4.8 Undesirable effects
Summary of the safety profile
The most frequent adverse drug reactions were hot flush (8.3%) and uterine bleeding (4.7%).
Tabulated list of adverse drug reactions
Adverse drug reactions listed in Table 3 are classified according to frequency and system organ class. Within each frequency grouping, adverse drug reactions are presented in order of decreasing seriousness. Frequencies are defined as very common (≥ 1/10), common (≥ 1/100 to < 1/10), uncommon (≥ 1/1,000 to < 1/100), rare (≥ 1/10,000 to < 1/1,000), very rare (< 1/10,000), and not known (cannot be estimated from available data).
Table 3. Adverse drug reactions
|Skin and subcutaneous tissue disorders|
|Reproductive system and breast disorders|
|Uncommon||Uterine myoma expulsion|
* includes menorrhagia and metrorrhagia
Reporting of suspected adverse reactions
Reporting suspected adverse reactions after authorisation of the medicinal product is important. It allows continued monitoring of the benefit/risk balance of the medicinal product. Healthcare professionals are asked to report any suspected adverse reactions via the national reporting system listed in Appendix V.

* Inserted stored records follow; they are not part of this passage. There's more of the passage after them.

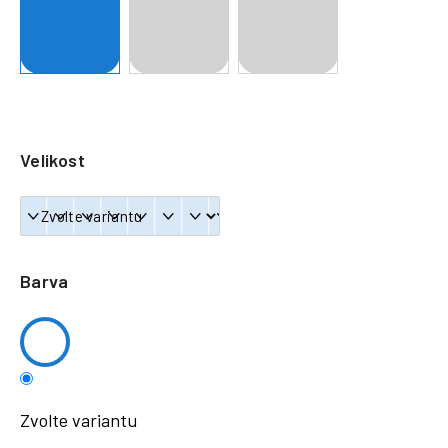
a
j
í
t
?
Velikost
HLEDAT
Barva
Zvolte variantu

Single doses of relugolix up to 360 mg (9 times the recommended clinical dose of 40 mg) have been administered to healthy men and women and were generally well tolerated.
Overdoses up to 2 times the recommended dose have been reported during the clinical development of relugolix in combination with estradiol and norethisterone acetate without reports of adverse events.
Supportive care is recommended if an overdose occurs. The amount of relugolix, estradiol or norethisterone removed by haemodialysis is unknown.
Serious ill effects have not been reported following acute ingestion of large doses of estrogen containing drug products by young children. Overdose of estradiol and norethisterone acetate may cause nausea and vomiting, and withdrawal bleeding may occur in women.